Jesteśmy jednym z nielicznych państw UE, który nie ma Narodowego Programu Leczenia Chorób Rzadkich. Koszty społeczne chorób rzadkich są dużym problemem, bo brak odpowiedniego leczenia powoduje, wysokie koszty społeczne tych chorób. Jeśli chodzi o tę jednostkę chorobową – a raczej o grupę chorób, bo ZUS nie rozróżnia samoistnego włóknienia płuc, tylko choroby tkanki śródmiąższowej – to stan kliniczny powoduje, bardzo szybko od rozpoczęcia choroby uzyskują renty z tytułu niezdolności do pracy. W naszym raporcie koszty rent ponoszonych przez ZUS w 2012 w tej grupie chorych to było 10 mln zł, natomiast koszty absencji chorobowej – 6 mln zł. Tak więc leczenie mogłoby przynieść oszczędności po stronie ZUS. Warto brać to także pod uwagę przy podejmowaniu decyzji o refundacji.

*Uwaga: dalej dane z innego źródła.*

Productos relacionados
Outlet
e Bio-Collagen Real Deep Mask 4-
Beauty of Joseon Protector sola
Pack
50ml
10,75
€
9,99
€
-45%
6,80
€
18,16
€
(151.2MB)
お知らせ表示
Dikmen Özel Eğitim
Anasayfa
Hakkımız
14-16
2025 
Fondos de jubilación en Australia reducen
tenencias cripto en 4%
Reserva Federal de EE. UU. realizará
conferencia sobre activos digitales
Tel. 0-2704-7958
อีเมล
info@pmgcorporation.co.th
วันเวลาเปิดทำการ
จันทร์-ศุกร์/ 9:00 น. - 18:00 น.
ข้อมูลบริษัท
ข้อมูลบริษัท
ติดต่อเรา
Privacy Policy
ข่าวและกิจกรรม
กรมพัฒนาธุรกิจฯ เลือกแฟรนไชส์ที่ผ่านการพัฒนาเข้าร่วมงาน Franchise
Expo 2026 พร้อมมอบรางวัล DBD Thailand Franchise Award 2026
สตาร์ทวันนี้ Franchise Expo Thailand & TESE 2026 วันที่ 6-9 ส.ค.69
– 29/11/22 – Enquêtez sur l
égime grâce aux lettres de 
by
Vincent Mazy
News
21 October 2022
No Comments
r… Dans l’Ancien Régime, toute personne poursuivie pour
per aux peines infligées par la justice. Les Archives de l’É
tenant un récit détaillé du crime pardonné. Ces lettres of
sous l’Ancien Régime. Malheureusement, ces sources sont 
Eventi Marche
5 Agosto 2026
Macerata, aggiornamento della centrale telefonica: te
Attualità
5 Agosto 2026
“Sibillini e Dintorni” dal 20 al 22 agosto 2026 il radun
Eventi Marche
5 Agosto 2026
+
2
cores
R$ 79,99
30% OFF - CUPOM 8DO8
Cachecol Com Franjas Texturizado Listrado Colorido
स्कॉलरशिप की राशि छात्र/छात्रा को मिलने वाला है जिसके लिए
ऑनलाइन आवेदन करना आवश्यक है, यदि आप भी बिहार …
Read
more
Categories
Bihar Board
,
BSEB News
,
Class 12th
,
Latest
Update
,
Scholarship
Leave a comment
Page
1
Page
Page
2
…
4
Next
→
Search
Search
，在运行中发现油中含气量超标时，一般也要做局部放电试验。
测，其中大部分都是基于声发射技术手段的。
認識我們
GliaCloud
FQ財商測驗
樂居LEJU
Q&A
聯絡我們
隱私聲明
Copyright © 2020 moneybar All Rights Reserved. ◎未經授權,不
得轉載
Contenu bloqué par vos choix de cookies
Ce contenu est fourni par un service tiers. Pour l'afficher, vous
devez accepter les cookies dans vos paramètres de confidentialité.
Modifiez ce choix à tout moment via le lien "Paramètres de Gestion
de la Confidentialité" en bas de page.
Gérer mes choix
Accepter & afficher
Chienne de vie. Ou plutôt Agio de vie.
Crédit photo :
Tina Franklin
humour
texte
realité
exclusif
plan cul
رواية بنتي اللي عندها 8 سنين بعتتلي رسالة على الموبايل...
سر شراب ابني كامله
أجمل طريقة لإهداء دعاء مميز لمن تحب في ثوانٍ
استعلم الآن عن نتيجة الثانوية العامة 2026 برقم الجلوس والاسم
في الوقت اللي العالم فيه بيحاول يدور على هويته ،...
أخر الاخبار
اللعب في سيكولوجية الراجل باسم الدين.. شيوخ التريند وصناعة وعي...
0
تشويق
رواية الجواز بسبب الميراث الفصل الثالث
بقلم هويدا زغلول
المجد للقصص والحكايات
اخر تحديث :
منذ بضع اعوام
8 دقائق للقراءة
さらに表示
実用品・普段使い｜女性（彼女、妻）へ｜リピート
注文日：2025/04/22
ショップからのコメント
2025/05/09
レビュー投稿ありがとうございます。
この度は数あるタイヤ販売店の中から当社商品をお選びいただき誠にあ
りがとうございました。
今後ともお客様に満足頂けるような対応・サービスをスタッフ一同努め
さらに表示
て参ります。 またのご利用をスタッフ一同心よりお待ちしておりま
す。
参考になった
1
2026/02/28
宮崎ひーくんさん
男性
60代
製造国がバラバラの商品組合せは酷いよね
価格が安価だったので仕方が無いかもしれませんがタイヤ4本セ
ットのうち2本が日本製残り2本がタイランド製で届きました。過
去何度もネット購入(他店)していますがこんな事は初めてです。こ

Obecnie refundowane jest w Polsce w wielu przypadkach bardzo drogie leczenie w chorobach onkologicznych, dlatego również dla innych jednostek chorobowych powinno być takie refundowane leczenie w sytuacjach gdy mamy świadomość, że istnieją leki ratujące życie, a przynajmniej je wydłużające. Wiem, że onkologia jest priorytetem, ale nie możemy zapominać o innych pacjentach, gdzie efekty leczenia mogą być nawet lepsze.

Red. Katarzyna Pinkosz:

Czy dzięki odpowiednio wczesnemu zastosowaniu nowych leków można by bardziej wydłużyć życie pacjentów?

Prof. Jan Kuś:

Tak można by było powiedzieć przez analogię do innych chorób, jednak badań potwierdzających jeszcze nie ma. Analiza wyników z połączenia kilku badań klinicznych z pirfenidonem, co dało ponad 1200 obserwacji, wykazała, że w grupie pirfenidonu śmiertelność była istotnie mniejsza niż w grupie placebo. Do tych badań kwalifikowano pacjentów, którzy mieli pojemność życiową płuc 50-80 proc. należnej. W badaniach klinicznych nintedanibu nie było ograniczeń, chorzy z lepszymi i gorszymi wskaźnikami pojemności płuc nie różnili się zahamowaniem tempa spadku pojemności życiowej płuc. Lek u chorych z lepszymi wskaźnikami był tak samo efektywny jak zastosowany u tych, którzy mieli gorsze parametry.

Red. Katarzyna Pinkosz:

Prof. Władysław Pierzchała, prezes Polskiego Towarzystwa Chorób Płuc, również powtarza, że samoistne włóknienie płuc jest chorobą znaczne gorszą niż rak. Dziękując ekspertom za wystąpienia i dyskusję, pozostaje mieć nadzieję, że pamiętając o tym, że każda choroba jest ciężka, stanie się tak, jak zapewniał pan minister Jarosław Pinkas, że ministerstwo nie zapomni o chorobach rzadkich.